McGuffey also stressed that themes of identity should be incorporated into discussions about sexual assault.
“Identities, however, are not neutral,” Garcia read from McGuffey’s speech. “They’re laden with power and often layers of unearned privilege. Certain voices are amplified while others are marginalized.”
A BC student and survivor of sexual assault then approached the podium to share their story. In the speech, the student discussed misconceptions about sexual abuse.
“The idea that perpetrators are these random people in alleyways or strangers is the exception,” the student said. “I am the reality that more often than not, people know their assailants.”
Another BC student shared an original poem written specifically for the Take Back the Night event. In the poem, the student illustrated the physical and emotional damage caused by sexual assault, highlighting the challenges of the healing process.
“And no one talks about how hard it is to write about the healing process,” the second student said. “To put your thoughts into words and bring such a delicate reality to life.”
Events like Take Back the Night are essential for college campuses, according to one attendee.
“[Sexual assault] is just important to know about and be informed about, and having big events like this across college campuses just ensures that more people hear about it and it’s something that’s talked about,” she said.

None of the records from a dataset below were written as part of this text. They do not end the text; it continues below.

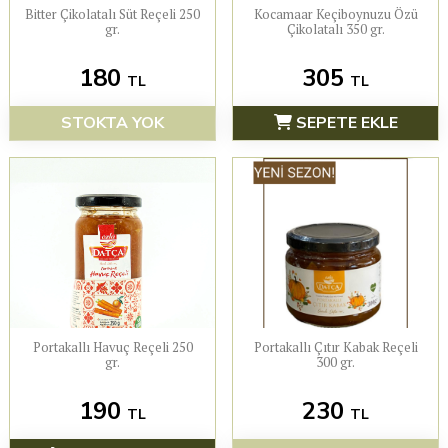
Bitter Çikolatalı Süt Reçeli 250
Kocamaar Keçiboynuzu Özü
gr.
Çikolatalı 350 gr.
180
305
TL
TL
STOKTA YOK
SEPETE EKLE
Portakallı Havuç Reçeli 250
Portakallı Çıtır Kabak Reçeli
gr.
300 gr.
190
230
TL
TL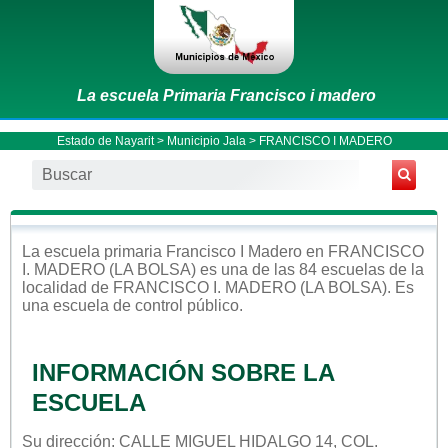
La escuela Primaria Francisco i madero
Estado de Nayarit
>
Municipio Jala
> FRANCISCO I MADERO
La escuela
primaria
Francisco I Madero
en
FRANCISCO
I. MADERO (LA BOLSA)
es una de las 84 escuelas de la
localidad de
FRANCISCO I. MADERO (LA BOLSA)
. Es
una escuela de control
público
.
INFORMACIÓN SOBRE LA
ESCUELA
Su dirección: CALLE MIGUEL HIDALGO 14, COL.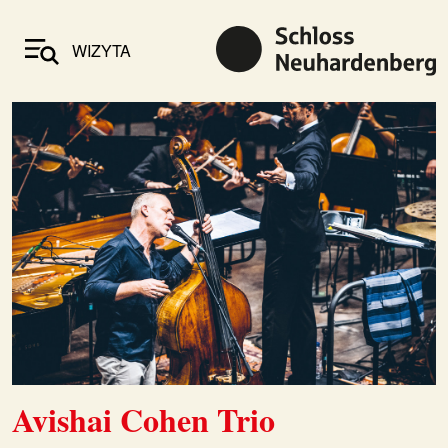
WIZYTA
Avishai Cohen Trio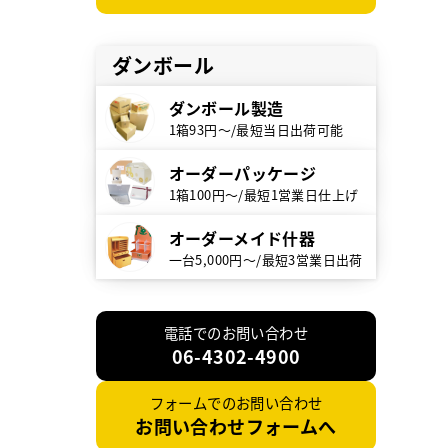
ダンボール
ダンボール製造
1箱93円～/最短当日出荷可能
オーダーパッケージ
1箱100円～/最短1営業日仕上げ
オーダーメイド什器
一台5,000円～/最短3営業日出荷
電話でのお問い合わせ
06-4302-4900
フォームでのお問い合わせ
お問い合わせフォームへ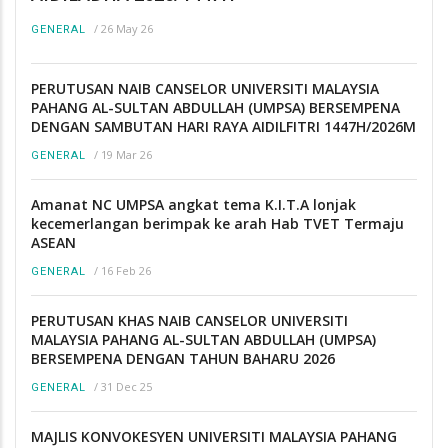
/
26 May 26
GENERAL
PERUTUSAN NAIB CANSELOR UNIVERSITI MALAYSIA
PAHANG AL-SULTAN ABDULLAH (UMPSA) BERSEMPENA
DENGAN SAMBUTAN HARI RAYA AIDILFITRI 1447H/2026M
/
19 Mar 26
GENERAL
Amanat NC UMPSA angkat tema K.I.T.A lonjak
kecemerlangan berimpak ke arah Hab TVET Termaju
ASEAN
/
16 Feb 26
GENERAL
PERUTUSAN KHAS NAIB CANSELOR UNIVERSITI
MALAYSIA PAHANG AL-SULTAN ABDULLAH (UMPSA)
BERSEMPENA DENGAN TAHUN BAHARU 2026
/
31 Dec 25
GENERAL
MAJLIS KONVOKESYEN UNIVERSITI MALAYSIA PAHANG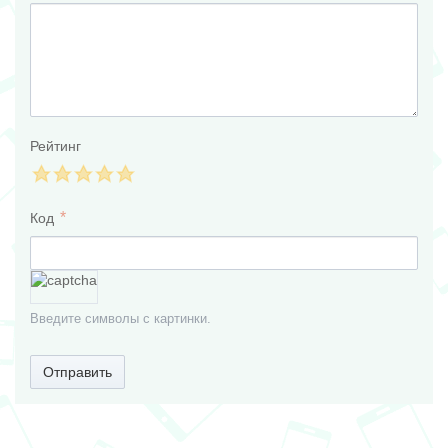
Рейтинг
Код
Введите символы с картинки.
Отправить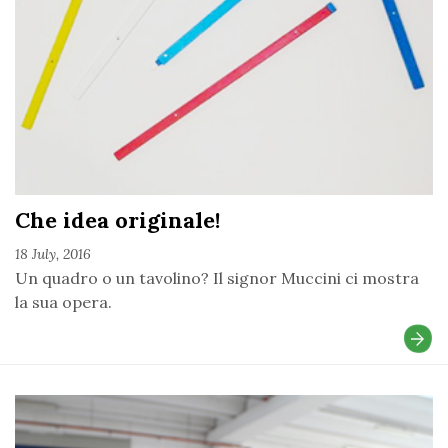
Che idea originale!
18 July, 2016
Un quadro o un tavolino? Il signor Muccini ci mostra
la sua opera.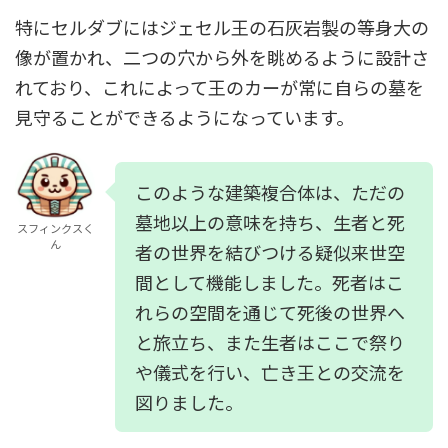
特にセルダブにはジェセル王の石灰岩製の等身大の
像が置かれ、二つの穴から外を眺めるように設計さ
れており、これによって王のカーが常に自らの墓を
見守ることができるようになっています。
このような建築複合体は、ただの
墓地以上の意味を持ち、生者と死
スフィンクスく
ん
者の世界を結びつける疑似来世空
間として機能しました。死者はこ
れらの空間を通じて死後の世界へ
と旅立ち、また生者はここで祭り
や儀式を行い、亡き王との交流を
図りました。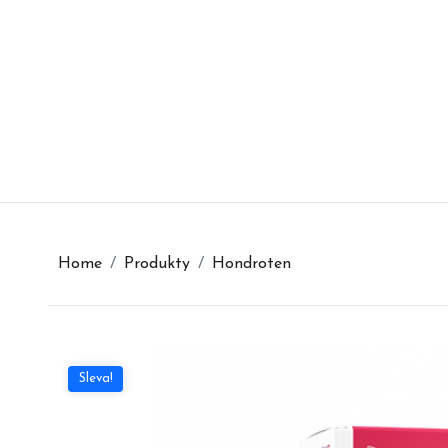
Skip
to
content
Home
Produkty
Hondroten
Sleva!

Kwak and Iafolla later read a pledge which written by the Women’s Center’s Bystander Intervention program to encourage advocacy in the BC community and end sexual assault on campus.
“In summary, I will support everyone in the Boston College community by listening, continuing to learn, intervening wherever I perceive any form of oppression, and committing to fostering a safe and inclusive environment for all,” Iafolla said.
The Women’s Center conclued the event by highlighting resources on BC’s campus available to individuals dealing with the impact of sexual assault, such as SANet, University Counseling Services, and the Women’s Center itself.
“Above all, we want to recognize that healing is not a linear journey, and there’s so much courage in reaching out and asking for support,” Kwak said.